Research from the University of Illinois at Urbana-Champaign suggests that hydraulic fracturing is linked to an increase in traffic-related accidents and fatalities in so-called fracking “boomtowns.”

In addition to the environmental concerns surrounding fracking, wherein a mixture of chemicals and water are forcibly injected into rock for the purpose of extracting oil and gas, researchers are also suggesting that traffic hazards have increased in fracking boomtowns.

This, according to researchers, is due to an uptick in traffic associated with fracking operations. Large trucks tasked with hauling vast amounts of wastewater from fracking operations reportedly increase traffic in and around fracking sites, generally in regions where the infrastructure is not equipped to handle the increased traffic burden. As such, the researchers believe there has been a corresponding increase in traffic accidents and fatalities in those regions.

To demonstrate, researchers examined the number of fatal traffic accidents that occurred in the Bakken Formation in North Dakota between 2006 and 2014 in relation to fracking activity in that region.

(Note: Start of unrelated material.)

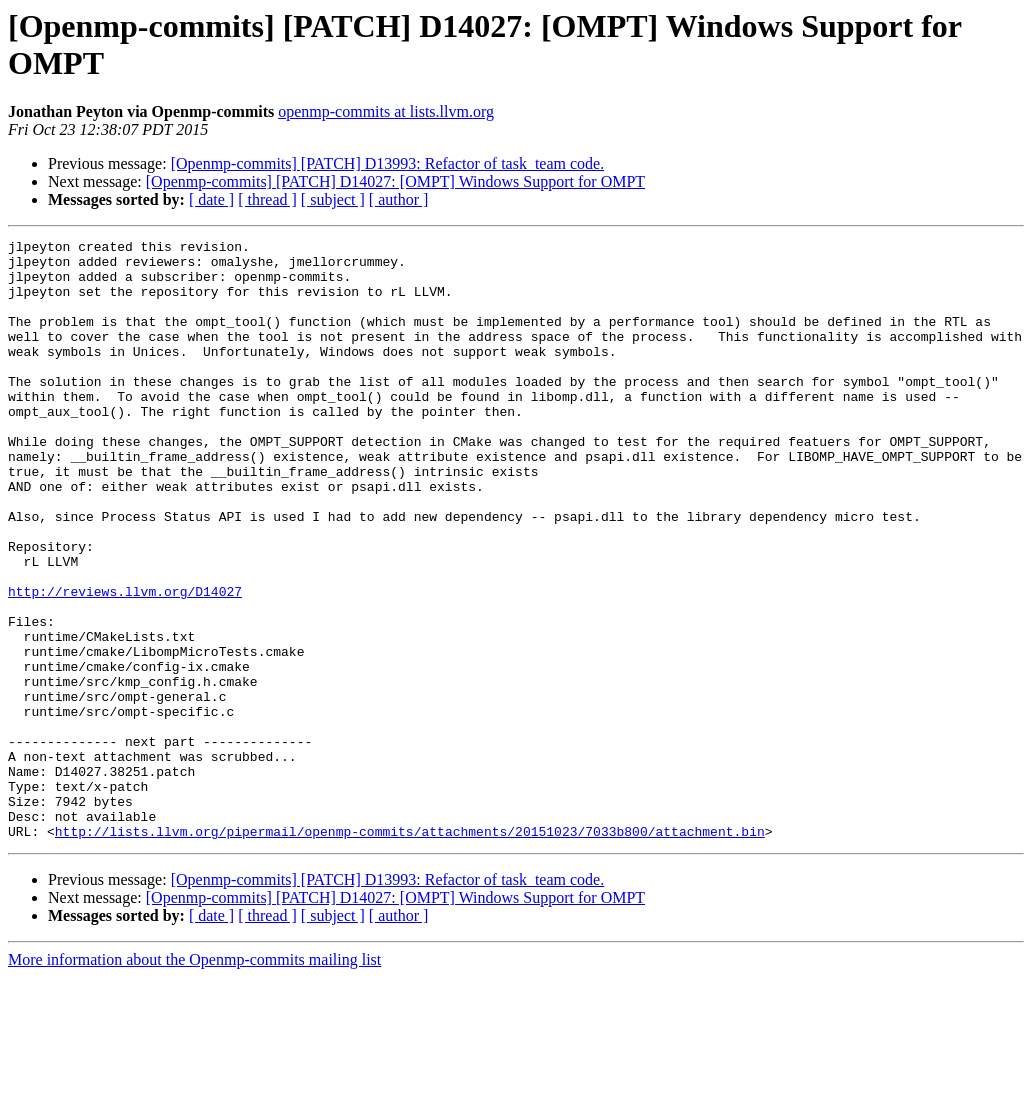 This screenshot has width=1032, height=1097. Describe the element at coordinates (333, 199) in the screenshot. I see `[ subject ]` at that location.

According to the findings, researchers determined that there was an 8% increase in fatal crashes that occurred within six miles of fracking wells.

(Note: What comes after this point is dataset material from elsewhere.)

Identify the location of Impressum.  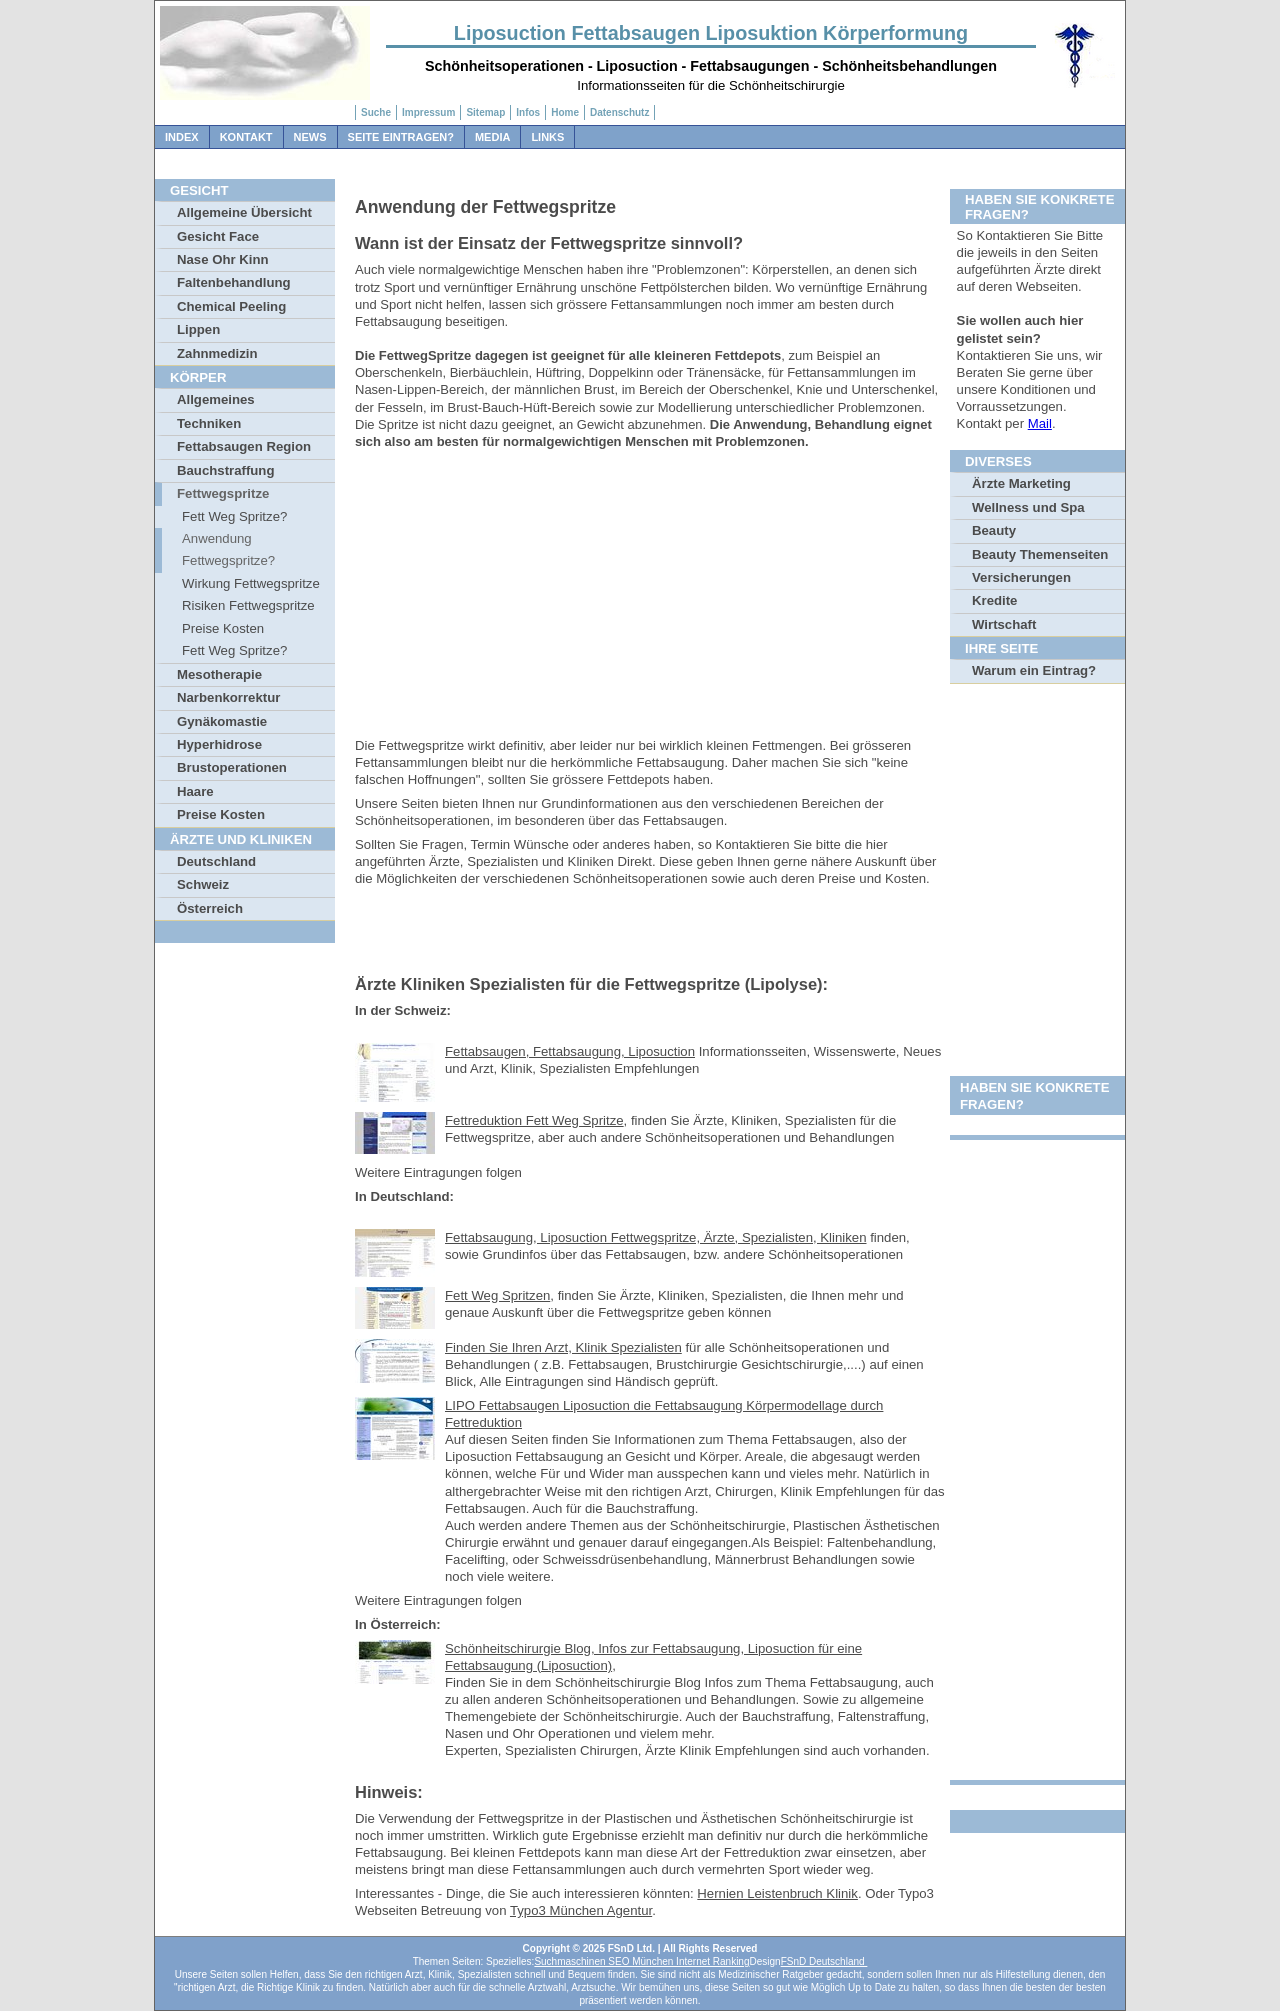
(428, 112).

A possible solution recommended by the University of Illinois at Urbana-Champaign team is to tax each well or to create tolls for transporting the wastewater. The study also recommends creating an alert or warning system to let local drivers know about an increase in fracking vehicle activity at those locations. Likewise, the researchers also recommend that the oil and gas industry improve overall safety by redistributing traffic loads to off-peak hours or to develop onsite wastewater disposal or treatment facilities in lieu of transporting the water.

The research appears in the Journal of Environmental Economics and Management.